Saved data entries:
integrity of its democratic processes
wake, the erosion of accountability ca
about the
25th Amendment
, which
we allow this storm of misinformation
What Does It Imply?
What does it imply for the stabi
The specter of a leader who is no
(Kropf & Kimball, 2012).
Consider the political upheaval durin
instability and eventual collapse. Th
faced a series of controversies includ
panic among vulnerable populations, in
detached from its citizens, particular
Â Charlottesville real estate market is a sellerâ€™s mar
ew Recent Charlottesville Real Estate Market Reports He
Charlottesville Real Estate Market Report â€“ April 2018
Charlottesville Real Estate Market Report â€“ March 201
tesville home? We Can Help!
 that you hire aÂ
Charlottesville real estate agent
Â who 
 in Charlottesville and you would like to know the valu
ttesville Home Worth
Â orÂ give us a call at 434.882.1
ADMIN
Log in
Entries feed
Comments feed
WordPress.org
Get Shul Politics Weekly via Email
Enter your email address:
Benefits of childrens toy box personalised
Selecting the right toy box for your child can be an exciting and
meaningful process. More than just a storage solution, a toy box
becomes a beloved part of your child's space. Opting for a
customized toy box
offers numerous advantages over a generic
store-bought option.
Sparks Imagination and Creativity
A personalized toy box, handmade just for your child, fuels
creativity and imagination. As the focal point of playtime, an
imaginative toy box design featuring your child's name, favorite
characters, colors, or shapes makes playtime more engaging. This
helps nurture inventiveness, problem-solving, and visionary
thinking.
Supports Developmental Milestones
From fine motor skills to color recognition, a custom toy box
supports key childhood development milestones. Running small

--

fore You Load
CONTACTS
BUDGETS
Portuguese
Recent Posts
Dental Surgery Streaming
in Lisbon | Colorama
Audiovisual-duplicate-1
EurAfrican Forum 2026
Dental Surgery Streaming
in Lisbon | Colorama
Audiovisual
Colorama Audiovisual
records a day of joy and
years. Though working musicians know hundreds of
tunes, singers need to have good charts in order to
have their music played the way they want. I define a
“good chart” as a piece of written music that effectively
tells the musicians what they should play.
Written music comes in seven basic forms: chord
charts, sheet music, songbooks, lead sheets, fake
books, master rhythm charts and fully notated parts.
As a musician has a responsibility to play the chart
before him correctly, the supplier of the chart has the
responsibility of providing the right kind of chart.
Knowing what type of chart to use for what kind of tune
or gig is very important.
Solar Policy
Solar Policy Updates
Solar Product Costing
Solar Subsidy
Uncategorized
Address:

* * *

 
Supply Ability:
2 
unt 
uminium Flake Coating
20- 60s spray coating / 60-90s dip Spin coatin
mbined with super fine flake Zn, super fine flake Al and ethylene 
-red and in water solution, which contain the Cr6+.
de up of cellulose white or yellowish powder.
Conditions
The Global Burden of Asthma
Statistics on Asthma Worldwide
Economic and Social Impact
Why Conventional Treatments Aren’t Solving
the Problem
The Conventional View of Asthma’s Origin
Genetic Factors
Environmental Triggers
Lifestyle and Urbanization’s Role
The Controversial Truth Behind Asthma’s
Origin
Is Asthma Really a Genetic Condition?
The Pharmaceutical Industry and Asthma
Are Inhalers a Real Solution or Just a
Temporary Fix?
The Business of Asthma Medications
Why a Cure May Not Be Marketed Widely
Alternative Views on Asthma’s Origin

▸ **What is needed**: Given the records above, restate word for word only the lines starting at the one with "-red and in" and ending at the one with "The Business of Asthma Medications".

▸ **Solution**:
-red and in water solution, which contain the Cr6+.
de up of cellulose white or yellowish powder.
Conditions
The Global Burden of Asthma
Statistics on Asthma Worldwide
Economic and Social Impact
Why Conventional Treatments Aren’t Solving
the Problem
The Conventional View of Asthma’s Origin
Genetic Factors
Environmental Triggers
Lifestyle and Urbanization’s Role
The Controversial Truth Behind Asthma’s
Origin
Is Asthma Really a Genetic Condition?
The Pharmaceutical Industry and Asthma
Are Inhalers a Real Solution or Just a
Temporary Fix?
The Business of Asthma Medications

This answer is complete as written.